Mkhize’s founding affidavit was accompanied by documentation from his lawyers which had been sent to police management, and statements and affidavits from his associates who had been tortured and, in one case, a witness to the killing of one of them by unit members. One of the men who had been abused had advised him that during his interrogation he had been told that that Mkhize’s name was on a list together with others allegedly implicated in the killing of Chonco, all of whom had already been killed.   If there were an arrest warrant, Mkhize indicated his willingness to hand himself over to the police in the presence of his lawyer. One of the affidavits accompanying the application was from Thandeka Sokhulu, the common law wife of one of the victims, Lindelani Buthelezi. She describes how the police kicked open the doors of their home while they were in bed (this apartheid tactic is regularly used right up to the present time, usually by police who do not even identify themselves).   She says her husband had nothing in his hands when they pulled him out of their bedroom.  She then heard shooting from another room. She herself had been assaulted by police who demanded to know where firearms she knew nothing about were.

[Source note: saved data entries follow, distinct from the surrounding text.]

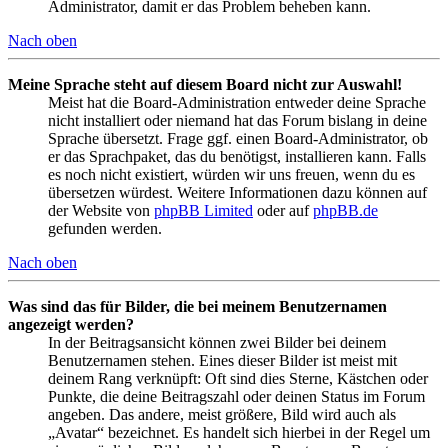
Administrator, damit er das Problem beheben kann.
Nach oben
Meine Sprache steht auf diesem Board nicht zur Auswahl!
Meist hat die Board-Administration entweder deine Sprache
nicht installiert oder niemand hat das Forum bislang in deine
Sprache übersetzt. Frage ggf. einen Board-Administrator, ob
er das Sprachpaket, das du benötigst, installieren kann. Falls
es noch nicht existiert, würden wir uns freuen, wenn du es
übersetzen würdest. Weitere Informationen dazu können auf
der Website von
phpBB Limited
oder auf
phpBB.de
gefunden werden.
Nach oben
Was sind das für Bilder, die bei meinem Benutzernamen
angezeigt werden?
In der Beitragsansicht können zwei Bilder bei deinem
Benutzernamen stehen. Eines dieser Bilder ist meist mit
deinem Rang verknüpft: Oft sind dies Sterne, Kästchen oder
Punkte, die deine Beitragszahl oder deinen Status im Forum
angeben. Das andere, meist größere, Bild wird auch als
„Avatar“ bezeichnet. Es handelt sich hierbei in der Regel um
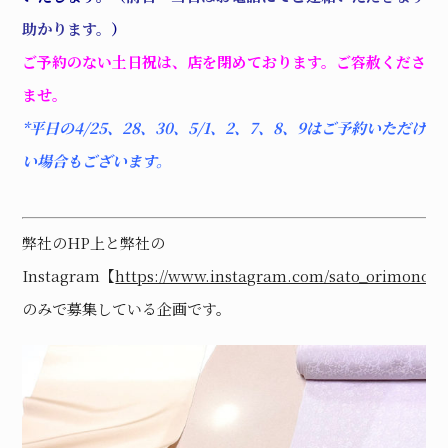
助かります。
）
ご予約のない土日祝は、店を閉めております。ご容赦ください
ませ。
*
平日の4/25、28、30、5/1、2、7、8、9はご予約いただけな
い場合もございます。
弊社のHP上と弊社の
Instagram【
https://www.instagram.com/sato_orimono
】
のみで募集している企画です。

In his replying affidavit Booysen claimed that Mkhize had no grounds to fear for his life, and that ‘he was relying on ‘innuendo, hearsay, unconfirmed rumour….’. He denied that a warrant for his arrest had been issued.  Should it become necessary to arrest him, he said, he would have all the constitutional rights that police were obliged to respect and observe.  All the others had been killed, he continued, because they had shot at the police, who had returned fire.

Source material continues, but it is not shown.